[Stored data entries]
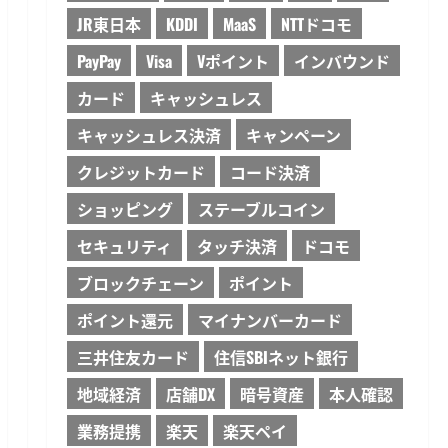
JR東日本
KDDI
MaaS
NTTドコモ
PayPay
Visa
Vポイント
インバウンド
カード
キャッシュレス
キャッシュレス決済
キャンペーン
クレジットカード
コード決済
ショッピング
ステーブルコイン
セキュリティ
タッチ決済
ドコモ
ブロックチェーン
ポイント
ポイント還元
マイナンバーカード
三井住友カード
住信SBIネット銀行
地域経済
店舗DX
暗号資産
本人確認
業務提携
楽天
楽天ペイ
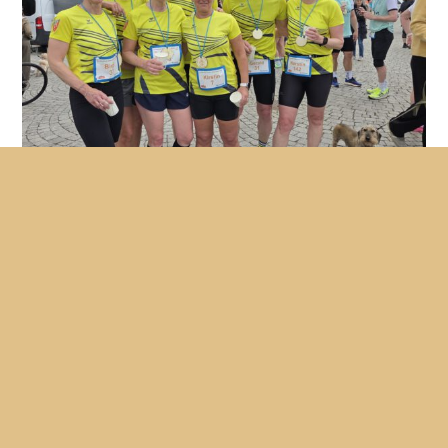
Das Läuferteam nach dem Delmenhorster Citylauf.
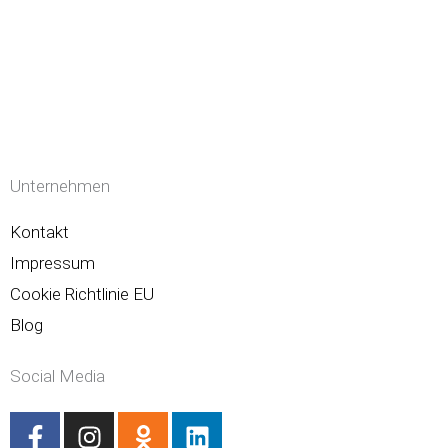
Unternehmen
Kontakt
Impressum
Cookie Richtlinie EU
Blog
Social Media
F
I
O
L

*What is needed*:
Please write out all the data word for word, but keep every picture out.

*Result of the task*:
JR東日本
KDDI
MaaS
NTTドコモ
PayPay
Visa
Vポイント
インバウンド
カード
キャッシュレス
キャッシュレス決済
キャンペーン
クレジットカード
コード決済
ショッピング
ステーブルコイン
セキュリティ
タッチ決済
ドコモ
ブロックチェーン
ポイント
ポイント還元
マイナンバーカード
三井住友カード
住信SBIネット銀行
地域経済
店舗DX
暗号資産
本人確認
業務提携
楽天
楽天ペイ
Das Läuferteam nach dem Delmenhorster Citylauf.
Unternehmen
Kontakt
Impressum
Cookie Richtlinie EU
Blog
Social Media
F
I
O
L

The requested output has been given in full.